5.6 Summary and Coclusions
This case study tested the normalized difference change detection technique effectiveness for change mapping, also in comparison with other literature methodologies, starting from the processing of the normalized difference reflectance data.
The radiometric normalization of data influenced the accuracy of the mapping. A parametric normalization with coefficients calculated with standard linearized least squares adjustment and iterative solution was found a better solution than a standard linear normalization, and thus adopted. However, the general definition of the NDCD leaves the possibility to develop processing techniques based on different radiometric normalization schemes.
Using its MNF implementation, the NDCD technique was used for mapping and evaluating the havoc on the city of New Orleans (Louisiana, USA) wreaked by Hurricane Katrina landfall in August 2005, using both a SPOT-4/HRVIR and a Landsat-5/TM data set.
As a term of comparison for evaluating the potentialities and performances of the NDCD-MNF technique, several other standard change detection methods have been tested: from the simple NIR normalized difference to the more complex Spectral-Temporal Minimum Noise Fraction technique.
Comparing the global mapping accuracy when using the SPOT-4/HRVIR data, the NDCD-MNF technique always leaded to better results than all the others methods here taken into consideration. Moreover, results were better when processing separately the urban and the non-urban areas in the so called ‘fused’ product.
With regards to the Landsat-5/TM data, the NDCD-MNF technique poorly performed in the non-urban areas (probably due to the closeness of the post-flood image to Katrina landfall), thus affecting the final global mapping.
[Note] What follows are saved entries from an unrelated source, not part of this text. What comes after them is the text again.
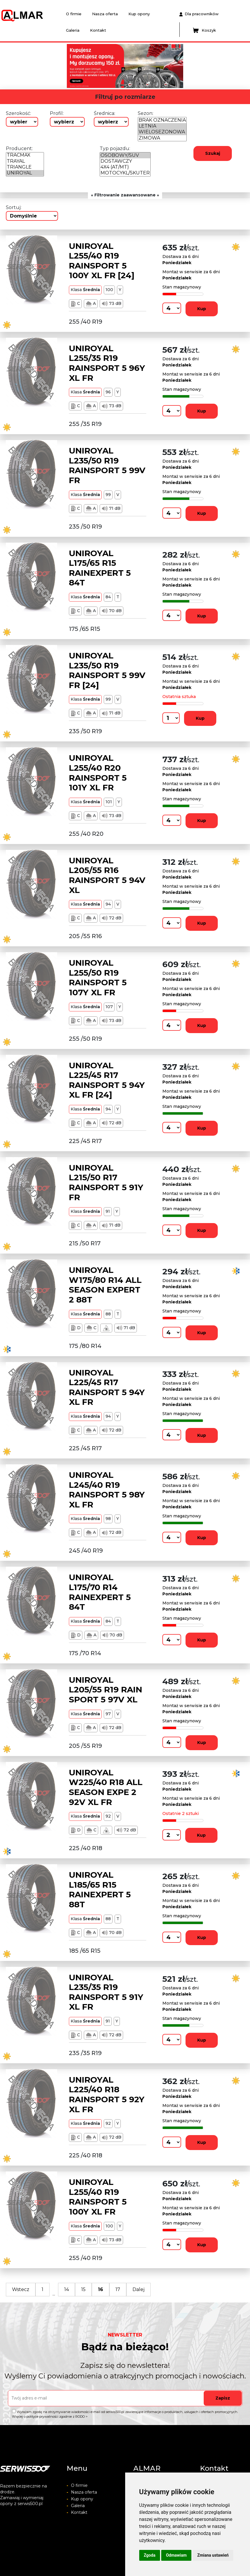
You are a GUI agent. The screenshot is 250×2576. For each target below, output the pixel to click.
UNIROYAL (25, 173)
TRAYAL (25, 161)
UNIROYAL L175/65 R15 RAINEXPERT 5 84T (100, 568)
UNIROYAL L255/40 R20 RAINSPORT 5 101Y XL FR (98, 772)
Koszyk (204, 30)
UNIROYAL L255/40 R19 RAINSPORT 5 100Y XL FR (98, 2197)
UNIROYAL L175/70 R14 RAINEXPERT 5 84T (100, 1592)
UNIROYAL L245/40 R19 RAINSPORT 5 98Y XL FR (107, 1489)
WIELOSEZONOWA (162, 132)
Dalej (138, 2289)
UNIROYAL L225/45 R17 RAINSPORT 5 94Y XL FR (107, 1387)
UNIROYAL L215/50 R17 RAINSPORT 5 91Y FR (106, 1182)
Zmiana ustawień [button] (213, 2555)
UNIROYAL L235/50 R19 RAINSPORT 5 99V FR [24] (107, 670)
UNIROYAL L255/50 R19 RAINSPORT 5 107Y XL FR (98, 977)
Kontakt (98, 30)
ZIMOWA (162, 138)
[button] (57, 66)
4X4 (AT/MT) (125, 167)
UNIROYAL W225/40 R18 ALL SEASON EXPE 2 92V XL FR (105, 1787)
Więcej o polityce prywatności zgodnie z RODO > (50, 2416)
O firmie (73, 13)
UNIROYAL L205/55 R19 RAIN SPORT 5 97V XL (105, 1689)
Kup (201, 308)
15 (83, 2289)
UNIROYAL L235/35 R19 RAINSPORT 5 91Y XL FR (106, 1992)
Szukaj (212, 153)
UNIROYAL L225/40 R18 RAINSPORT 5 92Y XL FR (106, 2094)
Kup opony (139, 13)
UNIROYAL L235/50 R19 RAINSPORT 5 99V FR (107, 465)
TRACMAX (25, 155)
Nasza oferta (105, 13)
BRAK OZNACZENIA (162, 120)
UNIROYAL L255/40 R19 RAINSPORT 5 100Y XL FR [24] (102, 261)
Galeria (72, 30)
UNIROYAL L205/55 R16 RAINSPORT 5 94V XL (107, 875)
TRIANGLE (25, 167)
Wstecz (20, 2289)
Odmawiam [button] (176, 2555)
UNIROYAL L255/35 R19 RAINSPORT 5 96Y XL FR (107, 363)
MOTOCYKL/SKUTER (125, 173)
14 (66, 2289)
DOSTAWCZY (125, 161)
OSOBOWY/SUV (125, 155)
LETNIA (162, 126)
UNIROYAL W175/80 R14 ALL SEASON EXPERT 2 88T (105, 1285)
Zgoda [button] (150, 2555)
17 (117, 2289)
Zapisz (222, 2398)
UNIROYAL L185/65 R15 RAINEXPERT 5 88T (100, 1889)
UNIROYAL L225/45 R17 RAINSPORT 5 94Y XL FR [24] (107, 1080)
However, with respect to the only urban areas, which may be of major interest in most cases, the NDCD-MNF always performed better.
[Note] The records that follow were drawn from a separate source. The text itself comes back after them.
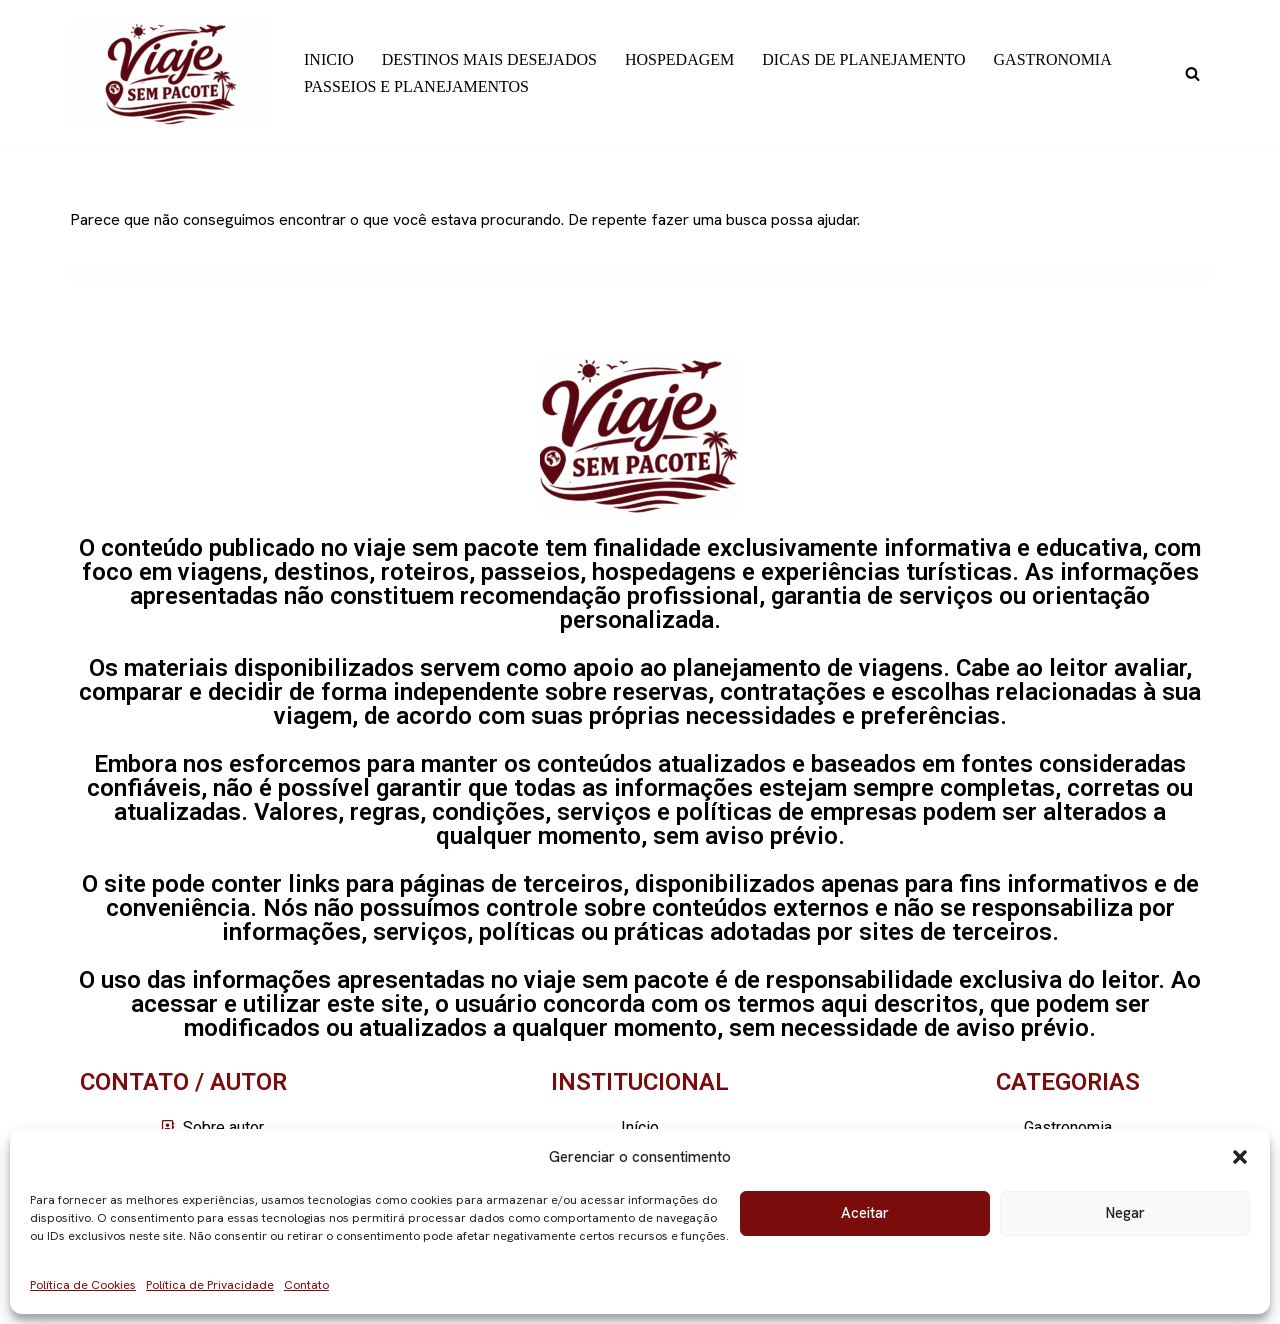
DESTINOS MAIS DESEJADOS (489, 59)
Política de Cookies (83, 1285)
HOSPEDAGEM (679, 59)
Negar (1125, 1213)
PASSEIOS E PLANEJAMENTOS (416, 86)
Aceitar (865, 1213)
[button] (1240, 1157)
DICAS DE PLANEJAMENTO (863, 59)
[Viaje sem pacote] (170, 73)
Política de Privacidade (210, 1285)
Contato (306, 1285)
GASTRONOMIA (1053, 59)
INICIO (329, 59)
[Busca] (1192, 73)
Finally, regarding the threshold selection, a number of studies [Yuan et al., 1998; Chen et al., 2003] have pointed out that a major weakness of all spectral change detection approaches is that the selection of a minimum threshold to signify change is often arbitrary [Warner, 2005]. For example, a threshold value of two standard deviations above the mean is sometimes selected (Sohl, 1999). To address this problem, some studies used a noise model to select the threshold (Dwyer et al., 1996). As an alternative, other studies have developed a systematic method using training data (Chen et al., 2003). In their approach, areas of change are digitized, as well as a surrounding window of no change. These training areas are then classified into ‘change’ and ‘no change’ classes, using a small number of arbitrarily chosen thresholds spread over a wide range of possible values. Based on the accuracies of these classifications, the range of thresholds is narrowed successively to focus on the region where the accuracy is highest. In this iterative fashion, an optimal threshold is selected.
The accuracy gained through NDR approach derived changes mapping have been proven very satisfying most of the times, with Overall Accuracies percentage figures ranging from 80% to over 90% of correctness, that is to say error percentage in change mapping around 10% which is to be considered as a really good result for analysis performed and based only on remote sensing satellite data.
Nevertheless, more testing and a more fine tuning of the processing chain can be implemented and done in the future, including not yet explored land cover change application fields, and the good results achieved until now are a great encouragement to continue on the path already traced with the works described in this chapter.